Page-level text extractions:
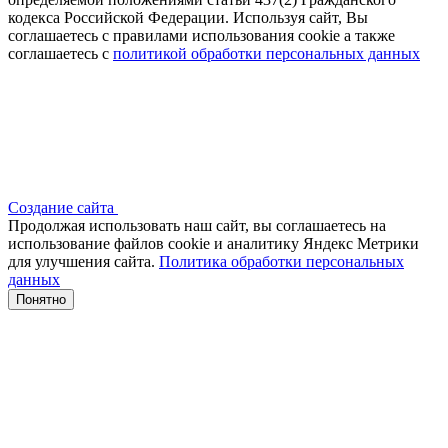
кодекса Российской Федерации. Используя сайт, Вы
соглашаетесь с правилами использования cookie а также
соглашаетесь с
политикой обработки персональных данных
Создание сайта
Продолжая использовать наш сайт, вы соглашаетесь на
использование файлов сооkіе и аналитику Яндекс Метрики
для улучшения сайта.
Политика обработки персональных
данных
Понятно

## EXERCISE
Look over the records above and say, with no extra words, how many lines include "соглашаетесь".

## TASK SOLUTION
3